EXCERPTED DATA >>
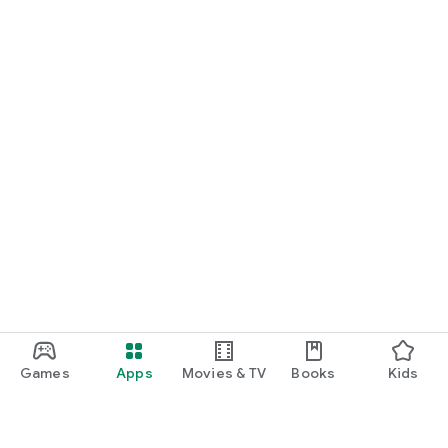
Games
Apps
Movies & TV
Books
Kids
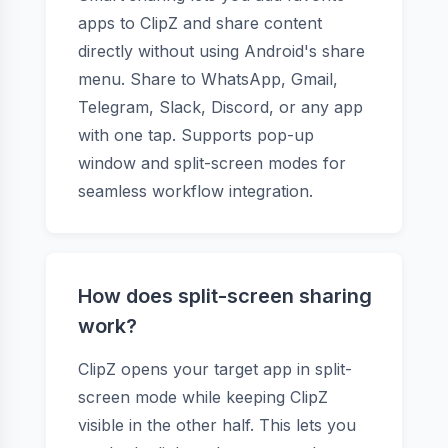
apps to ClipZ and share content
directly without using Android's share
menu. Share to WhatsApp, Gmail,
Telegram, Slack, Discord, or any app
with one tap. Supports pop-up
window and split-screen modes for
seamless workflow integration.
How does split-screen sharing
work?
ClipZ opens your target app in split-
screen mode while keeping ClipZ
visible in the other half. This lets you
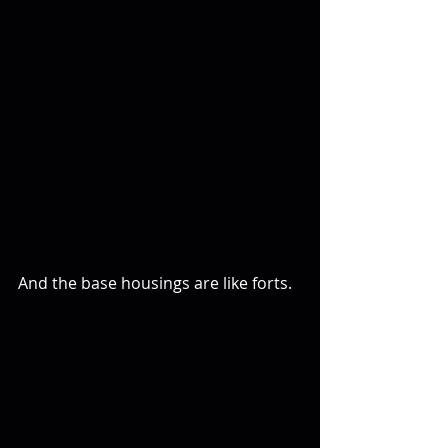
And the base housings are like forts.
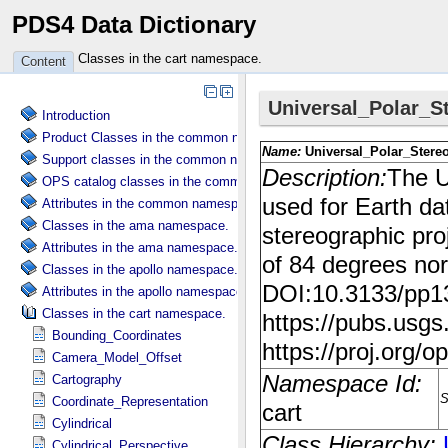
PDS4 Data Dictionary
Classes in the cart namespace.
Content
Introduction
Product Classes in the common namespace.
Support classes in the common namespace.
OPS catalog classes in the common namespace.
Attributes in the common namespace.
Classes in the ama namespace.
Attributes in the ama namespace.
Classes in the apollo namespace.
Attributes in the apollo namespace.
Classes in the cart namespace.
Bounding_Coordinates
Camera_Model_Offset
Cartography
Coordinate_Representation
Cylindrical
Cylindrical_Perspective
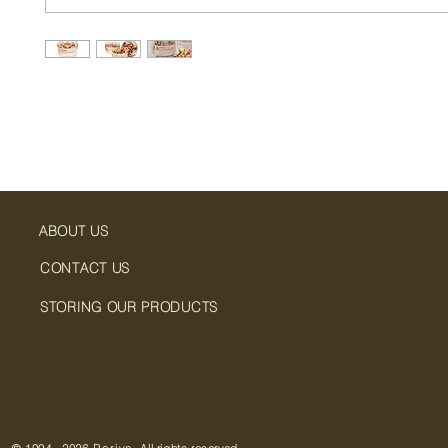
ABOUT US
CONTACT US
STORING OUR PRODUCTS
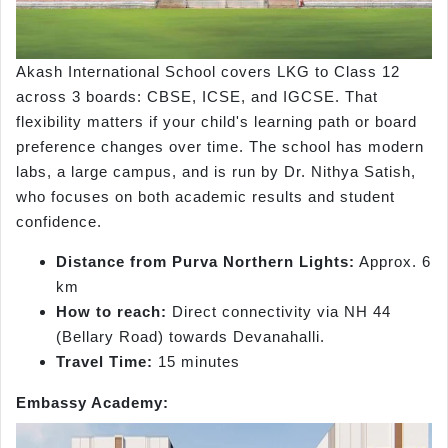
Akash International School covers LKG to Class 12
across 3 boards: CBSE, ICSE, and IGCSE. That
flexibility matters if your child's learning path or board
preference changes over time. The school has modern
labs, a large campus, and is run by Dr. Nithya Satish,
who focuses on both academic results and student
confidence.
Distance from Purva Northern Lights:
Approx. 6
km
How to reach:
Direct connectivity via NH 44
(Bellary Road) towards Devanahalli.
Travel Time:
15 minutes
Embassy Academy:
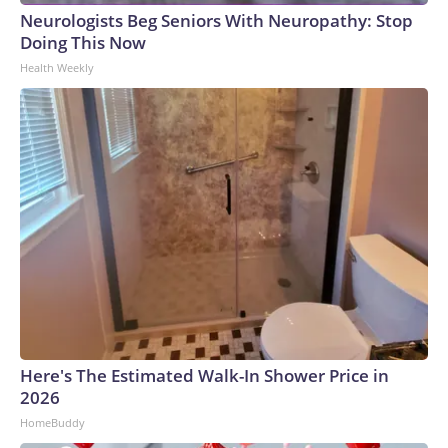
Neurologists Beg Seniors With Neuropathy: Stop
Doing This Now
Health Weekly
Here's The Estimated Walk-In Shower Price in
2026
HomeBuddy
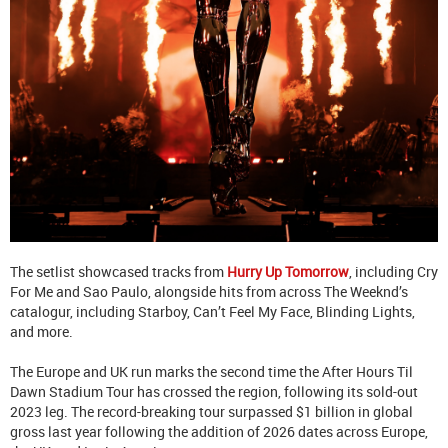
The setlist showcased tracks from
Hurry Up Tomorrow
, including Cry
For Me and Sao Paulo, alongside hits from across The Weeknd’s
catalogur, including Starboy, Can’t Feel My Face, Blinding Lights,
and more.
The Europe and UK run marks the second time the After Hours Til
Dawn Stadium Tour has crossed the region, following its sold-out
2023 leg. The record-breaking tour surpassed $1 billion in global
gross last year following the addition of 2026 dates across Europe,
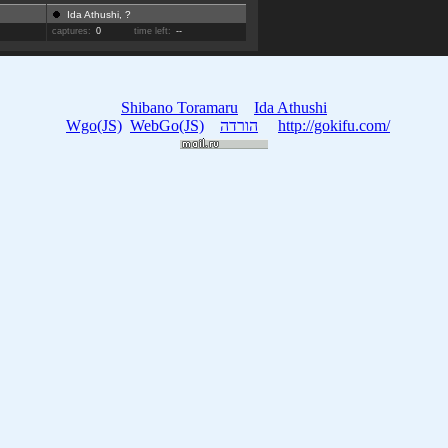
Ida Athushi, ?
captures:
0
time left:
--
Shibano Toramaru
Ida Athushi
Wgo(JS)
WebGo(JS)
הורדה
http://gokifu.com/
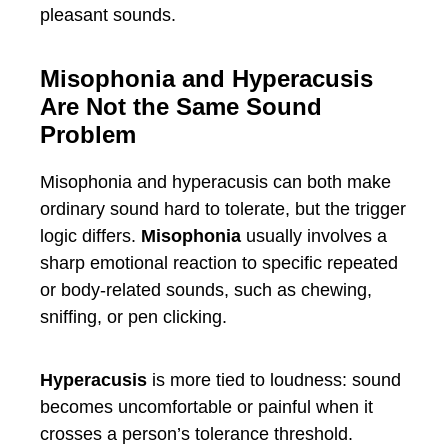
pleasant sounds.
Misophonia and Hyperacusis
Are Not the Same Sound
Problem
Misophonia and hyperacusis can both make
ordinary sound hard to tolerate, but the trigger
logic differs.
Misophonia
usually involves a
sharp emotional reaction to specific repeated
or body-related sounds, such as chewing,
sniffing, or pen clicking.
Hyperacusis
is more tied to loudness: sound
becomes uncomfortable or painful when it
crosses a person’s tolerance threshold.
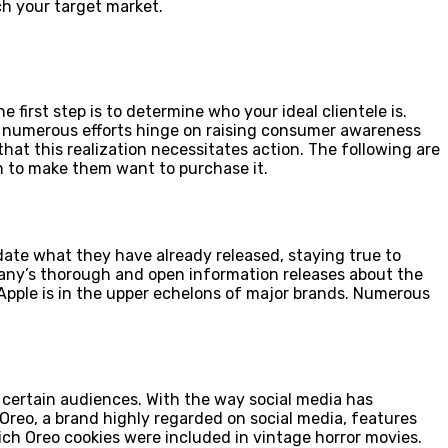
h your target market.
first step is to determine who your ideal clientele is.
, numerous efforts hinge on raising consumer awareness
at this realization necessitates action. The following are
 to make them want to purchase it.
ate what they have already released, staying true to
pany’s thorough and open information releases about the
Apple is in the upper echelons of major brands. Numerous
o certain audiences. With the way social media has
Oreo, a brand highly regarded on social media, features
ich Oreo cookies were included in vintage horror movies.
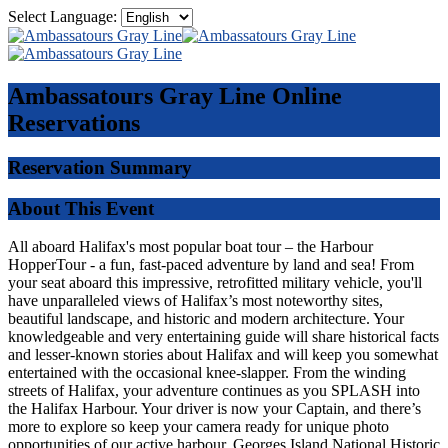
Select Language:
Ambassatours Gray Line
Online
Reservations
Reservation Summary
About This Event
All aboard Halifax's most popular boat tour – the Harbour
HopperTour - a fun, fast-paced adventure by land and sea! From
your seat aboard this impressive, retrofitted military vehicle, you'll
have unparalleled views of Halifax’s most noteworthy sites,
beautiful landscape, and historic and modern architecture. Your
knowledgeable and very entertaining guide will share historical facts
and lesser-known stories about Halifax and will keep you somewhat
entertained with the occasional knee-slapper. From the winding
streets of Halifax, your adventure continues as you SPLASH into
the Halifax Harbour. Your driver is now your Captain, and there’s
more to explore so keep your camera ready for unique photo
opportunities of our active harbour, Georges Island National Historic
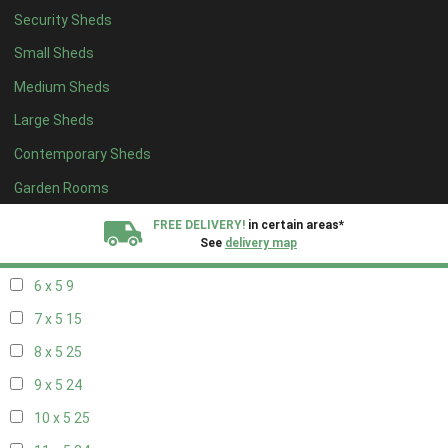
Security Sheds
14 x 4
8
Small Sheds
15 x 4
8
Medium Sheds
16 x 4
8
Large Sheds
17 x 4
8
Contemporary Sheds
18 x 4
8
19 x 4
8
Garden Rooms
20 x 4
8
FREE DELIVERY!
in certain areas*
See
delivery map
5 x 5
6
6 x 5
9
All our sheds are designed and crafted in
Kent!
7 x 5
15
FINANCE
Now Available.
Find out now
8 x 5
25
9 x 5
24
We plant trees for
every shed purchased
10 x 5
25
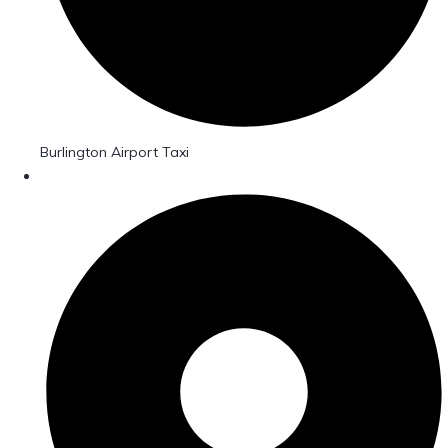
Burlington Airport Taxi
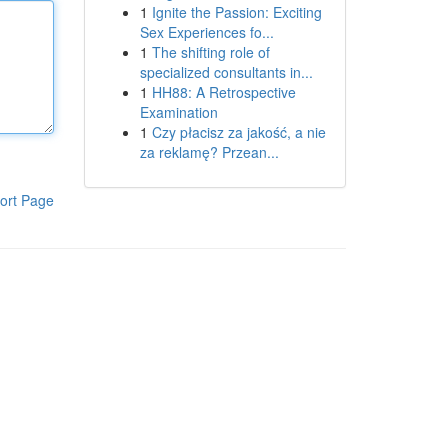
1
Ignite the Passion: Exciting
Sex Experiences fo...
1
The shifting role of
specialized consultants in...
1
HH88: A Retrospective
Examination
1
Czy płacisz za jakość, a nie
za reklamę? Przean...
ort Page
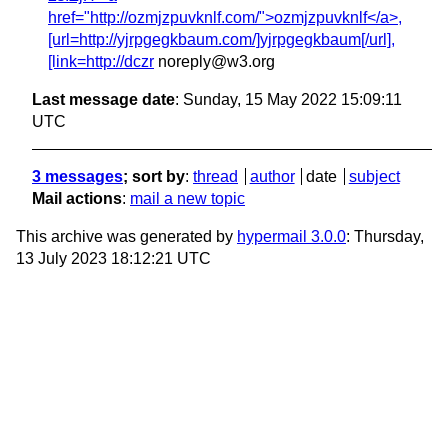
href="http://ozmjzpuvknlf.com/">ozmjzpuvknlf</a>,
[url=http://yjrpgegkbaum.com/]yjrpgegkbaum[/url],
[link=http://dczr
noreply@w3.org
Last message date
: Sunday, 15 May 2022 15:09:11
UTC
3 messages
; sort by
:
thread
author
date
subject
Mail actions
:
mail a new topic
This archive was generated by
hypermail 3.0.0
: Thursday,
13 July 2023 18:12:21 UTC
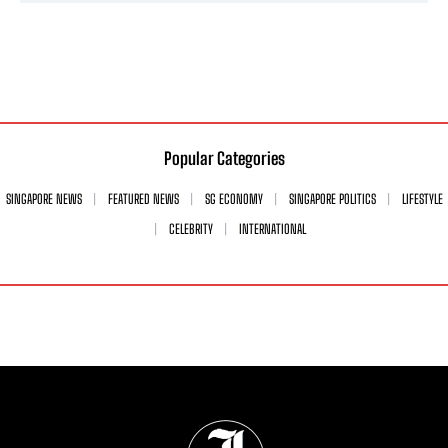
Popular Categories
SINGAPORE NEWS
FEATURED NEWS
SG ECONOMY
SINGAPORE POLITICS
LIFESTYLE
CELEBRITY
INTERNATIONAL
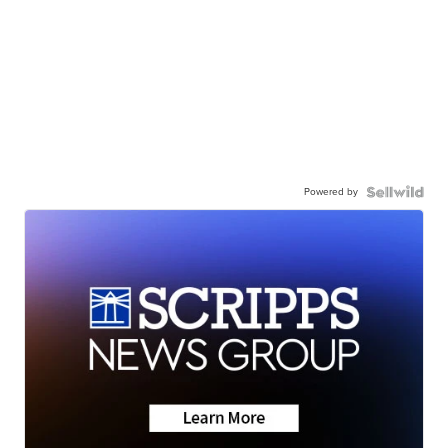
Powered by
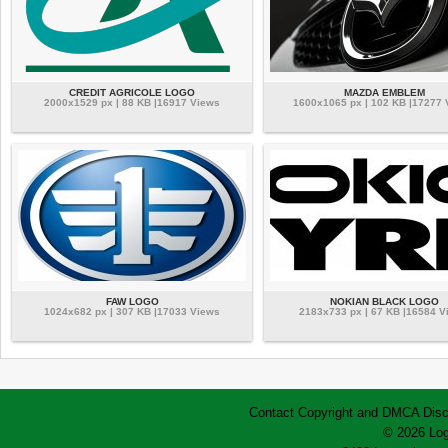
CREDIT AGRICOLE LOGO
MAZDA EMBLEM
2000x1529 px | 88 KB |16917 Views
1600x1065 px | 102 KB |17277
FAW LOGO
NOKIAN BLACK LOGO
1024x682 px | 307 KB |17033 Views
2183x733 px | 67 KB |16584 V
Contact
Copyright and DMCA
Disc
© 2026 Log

WHAT NEEDS TO BE DONE >>
Start at the line above containing "May 2022 15:09:11" and stop at the line containing "1024x682 px | 307 KB |17033 Views": print those lines and everything between them exactly, but not the pictures.

FINAL ANSWER >>
: Sunday, 15 May 2022 15:09:11
UTC
3 messages
; sort by
:
thread
author
date
subject
Mail actions
:
mail a new topic
This archive was generated by
hypermail 3.0.0
: Thursday,
13 July 2023 18:12:21 UTC
Popular Categories
SINGAPORE NEWS
FEATURED NEWS
SG ECONOMY
SINGAPORE POLITICS
LIFESTYLE
CELEBRITY
INTERNATIONAL
Powered by
CREDIT AGRICOLE LOGO
MAZDA EMBLEM
2000x1529 px | 88 KB |16917 Views
1600x1065 px | 102 KB |17277
FAW LOGO
NOKIAN BLACK LOGO
1024x682 px | 307 KB |17033 Views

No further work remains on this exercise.